Monday, February 13, 2012

Interviewing thoughts

I'm having trouble finding a thought that's both focused and fully developed for today's journal, so I just want to bring up a few thoughts/questions that came up for me from the assigned readings instead. Hopefully thinking and writing about the readings will help me retain the information better as well; I have been reading so much lately that I am very frustrated at the idea of all the information that I know just isn't sticking in my brain and assimilating with the rest of my knowledge.

For class today we were assigned to read “Interviewing: Unstructured and Semistructured” by Bernard and “Asking Descriptive Questions” by Spradley. I'm so glad that we're reading about interviewing now, because I keep thinking about how my interviewing methods held me back in such a big way last summer when I was trying to conduct linguistic research. Most of the advice from these readings is geared toward ethnographic research, but they seem largely applicable to linguistic questions as well. I also like that Bernard makes reference to Spradley's “grand tour” question type at one point, and was glad to be able to read more about it after the abbreviated mention in Bernard's article (chapter).
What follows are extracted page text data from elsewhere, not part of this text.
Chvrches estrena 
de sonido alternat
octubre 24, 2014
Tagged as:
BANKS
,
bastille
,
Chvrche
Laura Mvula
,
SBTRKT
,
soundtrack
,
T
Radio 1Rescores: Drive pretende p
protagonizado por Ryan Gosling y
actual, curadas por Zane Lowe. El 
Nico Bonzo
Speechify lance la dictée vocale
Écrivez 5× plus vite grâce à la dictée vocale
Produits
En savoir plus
Last summer, I interviewed many people that I spent more than just 15 minutes with, but the interviews themselves were fairly structured (which fell apart more than I wanted it to), very focused, and only took a few minutes each time to conduct. I think the longest interview was about half an hour, and that was when Dr. Nuckolls was first helping me to put together the survey and we asked a speaker of Napo Kichwa to help us word things to make sense in Napo since they were written with the Pastaza dialect in mind.
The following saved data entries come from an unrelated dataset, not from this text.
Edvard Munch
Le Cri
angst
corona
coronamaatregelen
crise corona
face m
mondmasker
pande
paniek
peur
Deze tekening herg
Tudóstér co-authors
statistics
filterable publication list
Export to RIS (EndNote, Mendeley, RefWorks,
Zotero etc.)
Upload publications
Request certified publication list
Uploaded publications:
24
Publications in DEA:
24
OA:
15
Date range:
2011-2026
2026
At first when I read about the hours and hours necessary to build rapport and get good ethnographic interviews, my reaction was to think that I should focus on working faster than that so that I can talk to more people fewer times and get more quantitative information. Now that I think of it though, trying so hard to quantify the information I gathered may have been exactly my mistake last time. I was asking forced-choice questions in an attempt to elicit manageable numerical data, but this didn't actually provide me with very much information at all. And the problem wasn't only that my sample was so small, it was that the Kichwa speakers weren't used to thinking in the dichotomy of grammatically “correct” vs “incorrect,” or in this case what would be a “better” way to say something. They all wanted to give an answer like “it depends,” which of course made more sense even though I didn't know what to do with that information. Some speakers gave me a good explanation of ideophone usage as a way to make a sentence more descriptive, yet still were hesitant to say they preferred to speak this way. This kind of reminds me of when I was taught to write in school using no “be” verbs and as many descriptive adjectives as possible. If I hadn't been taught about this descriptive difference and why it was “better” though, would I really think consciously about trying to be more descriptive in order to be more accurate? I don't think that the amount of formal education was the only factor influencing the speakers' answers, but it seemed to play a role in how they interpreted my questions and whether they could tell what I was asking about.

Ah, so much more to be said here. Hopefully I can flesh out my planned interviewing methods for the coming summer soon. And hopefully I can find a way to practice interviewing people in Spanish for practice, as that seemed like some of the best advice from these readings that I can implement right away!